Sharp as tax: Beware GST on holiday homes

As we head into summer, it is timely to consider issues around holiday homes and their potential GST implications.

While recognising that tax is the last thing on people's mind as we approach the festive season, some words of caution need to be exercised in light of recent amendments to the GST Act definition of "dwelling", "commercial dwelling", and also changes to the GST apportionment rules.

The definition of dwelling has been narrowed to include only those dwellings used as a "principal place of residence".

The definition also makes reference to section 38 of the Residential Tenancies Act 1986 to include a dwelling to which a person also has "quiet enjoyment". In essence, the new definition restricts the definition of dwelling to a private residence or long-term tenancy arrangements. Most notable for this article is that both holiday homes used periodically by a family (i.e. not as a principal place of residence) and "commercial dwellings" are effectively excluded from the definition of a dwelling.

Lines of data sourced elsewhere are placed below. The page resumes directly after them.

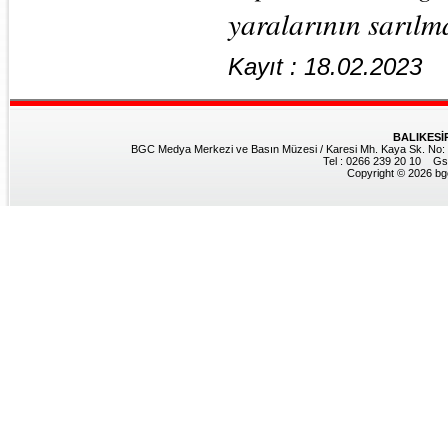
yaralarının sarılm
Kayıt : 18.02.2023
BALIKESİ
BGC Medya Merkezi ve Basın Müzesi / Karesi Mh. Kaya Sk. No: 8
Tel : 0266 239 20 10 Gs
Copyright © 2026 bgc.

The definition of "commercial dwelling" has been expanded to include home stays, farm stays, and bed and breakfasts activities. Although the definition does not specifically include holiday homes, given the short-term nature of many holiday home rentals, and that such holidays homes are not generally used as a principal place of residence, it is arguable holiday homes which are regularly rented out are now included within the expanded definition of commercial dwellings.

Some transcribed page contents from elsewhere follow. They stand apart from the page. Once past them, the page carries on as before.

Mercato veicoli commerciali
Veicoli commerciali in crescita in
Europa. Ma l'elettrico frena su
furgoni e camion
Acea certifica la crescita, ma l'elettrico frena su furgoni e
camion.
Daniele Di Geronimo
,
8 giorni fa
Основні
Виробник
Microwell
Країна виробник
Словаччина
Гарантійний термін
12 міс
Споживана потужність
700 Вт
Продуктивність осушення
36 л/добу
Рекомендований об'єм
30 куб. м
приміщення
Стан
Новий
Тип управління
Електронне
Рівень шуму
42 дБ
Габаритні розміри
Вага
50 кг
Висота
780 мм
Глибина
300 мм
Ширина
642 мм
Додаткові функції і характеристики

These changes mean that supplies previously regarded as GST exempt (as residential dwellings/rental) are now potentially within the GST net. This is not likely to be a big deal for most holiday home owners as the income they derive from such is unlikely to breach the GST registration threshold of $60,000. However, if they are already GST registered for other purposes, or their total supplies are close to the GST threshold, then care may need to be taken.

The immediate implication could be that an input claim is now available where, previously, it was not. Although an attractive sounding prospect, when one considers the long-term implications, it could be a short-term win at best.

Our concern focuses on situations where a person that is GST registered (e.g. as a plumber), also owns the holiday home in question - having historically treated any rental income as an exempt supply (not subject to GST).

Under these new rules, this formerly exempt supply may be immediately taxable (for GST), and could therefore need to be included as part of the person's taxable activity. Furthermore, including a holiday home as part of one's taxable activity suddenly becomes an alarming issue when that property is eventually sold, and GST needs to be returned on what is essentially a private asset sale.

Our advice is that unless you plan to run your holiday home as a short-term accommodation business, it is generally better not to own a holiday home in the same name/entity as a GST registered taxable activity.

Where taxpayers are actively using their holiday homes as "commercial" operations (with some personal use), they also need to be aware that the GST rules around mixed-use assets have also changed, impacting on the ability to claim GST on both the acquisition of the commercial holiday home and running costs, plus also the GST consequences upon the sale of such.

So as we head into the New Year, please bear in mind this cautionary tale and, if necessary, include sorting out the GST issues arising from your holiday home as one of your essential New Year's resolutions.

On behalf of the WHK, I would like to thank our readers for all of your positive comments over the past 12 months about "Sharp As Tax", and wish you a very merry Christmas.

Scott Mason is a tax principal at WHK.